**Your instructions**
Down to the last line, write out the entries below exactly and omit all pictures.

Records contained in a dataset:
+---+
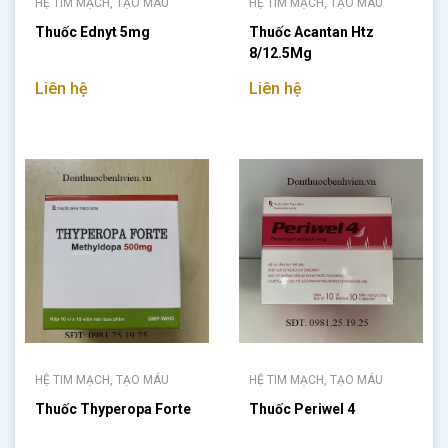
HỆ TIM MẠCH, TẠO MÁU
HỆ TIM MẠCH, TẠO MÁU
Thuốc Ednyt 5mg
Thuốc Acantan Htz
8/12.5Mg
Liên hệ
Liên hệ
HỆ TIM MẠCH, TẠO MÁU
HỆ TIM MẠCH, TẠO MÁU
Thuốc Thyperopa Forte
Thuốc Periwel 4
+---+
**Answer area**
HỆ TIM MẠCH, TẠO MÁU
HỆ TIM MẠCH, TẠO MÁU
Thuốc Ednyt 5mg
Thuốc Acantan Htz
8/12.5Mg
Liên hệ
Liên hệ
HỆ TIM MẠCH, TẠO MÁU
HỆ TIM MẠCH, TẠO MÁU
Thuốc Thyperopa Forte
Thuốc Periwel 4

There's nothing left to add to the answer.